I am now in Bonn, spending some time talking to Yakov Nekritch about range queries. Since this is a field I care about a lot, I will write a series of posts on it.

First, let me begin with my spiel on the importance of studying range queries. This is taken from the beginning of my talk at UW in May.

Once upon a time, you go to a bar in NY and you're trying to pick up a nice woman. She tells you she works in HR, and you tell her you are a theoretical computer scientist. She confesses she has not idea what that means, at which point you clarify "Oh, I am trying to understand the fundamental nature of computation". The blank stare you get is a clear indication that some more clarification is needed.

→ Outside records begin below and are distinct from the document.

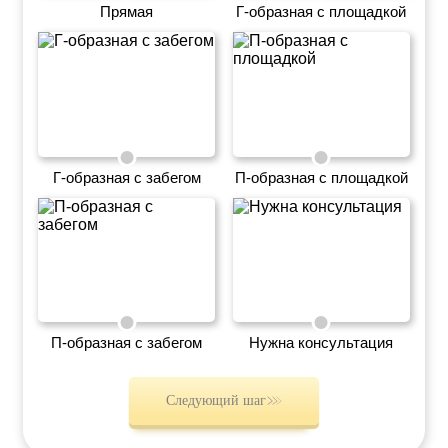
Прямая
Г‑образная с площадкой
Г‑образная с забегом
П‑образная с площадкой
П‑образная с забегом
Нужна консультация
Следующий шаг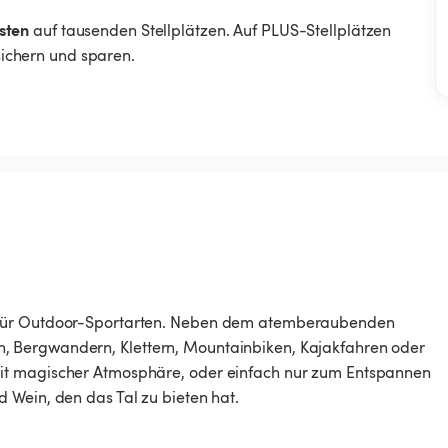
sten
auf tausenden Stellplätzen. Auf PLUS-Stellplätzen
 sichern und sparen.
d für Outdoor-Sportarten. Neben dem atemberaubenden
, Bergwandern, Klettern, Mountainbiken, Kajakfahren oder
it magischer Atmosphäre, oder einfach nur zum Entspannen
 Wein, den das Tal zu bieten hat.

What do you then explain at this crucial moment of the night? Though I have not tried the following options myself, the prevailing opinion is that they are ill-advised:

  • I am trying to prove lower bounds for constant depth circuits with mod-6 gates.
  • I am trying to extract pure randomness from 2 independent sources with small min entropy.
  • I am trying to design codes of subexponential size with efficient local decodability.
  • I am trying to show that a diagonalization argument cannot separate P and NP, even if it is given a low degree extension of an oracle.
One can complain that too few people understand what computing and computation actually mean. That is a valid complaint, and we should indeed work with precollege education to change things.

But here you're in luck. The gorgeous HR woman actually uses computers every day, and she knows exactly what they're supposed to do. Chances are, she even has some exposure to a programming language! That is of course SQL, which is very useful for her work. The only trouble is -- for her, and for most of the planet, computers are a great tool for data storage and manipulation, not a great tool for finding Hamiltonian paths.

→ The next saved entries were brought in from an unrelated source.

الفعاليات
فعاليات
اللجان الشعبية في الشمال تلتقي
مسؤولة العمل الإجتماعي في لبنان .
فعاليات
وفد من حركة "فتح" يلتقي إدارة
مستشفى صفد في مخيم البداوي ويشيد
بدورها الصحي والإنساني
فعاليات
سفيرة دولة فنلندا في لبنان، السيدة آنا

So what do you tell her? Anybody who has attended 5 minutes of a SQL tutorial has seen examples like:
SELECT * FROM employees
WHERE salary <= 70000 AND startdate <= 1998
In fact, she probably runs code like this on a daily basis. Thus, she already understands orthogonal range queries -- formally, you are given a set of points, and you ask for points in some rectangle.

You can now explain that your work is about how fast such queries can be executed, and, with her curiosity satisfied, move to more charming topics.


PS: This post is not about bad-mouthing complexity theory. For a long time, I have considered myself a complexity theorist, and I am interested in many topics in the field, well beyond my own research. The funny references are to some very particular young-and-eager complexity theorists, who have occasionally exasperated me with comments like "Yeap, data structures can be interesting sometimes, but really our goal is to understand computation". The point, if it was not clear enough, is that data structures are certainly not more artificial as our other computational questions -- maybe most computational questions that computer users care about are data-structure (database) questions.

3 comments:

AC said...

Mihai, don't you have a SODA paper to finalize? :)

-AC

rgrig said...

Looking forward to the next episode :)

rgrig said...

Is there a survey on this subject that you would recommend?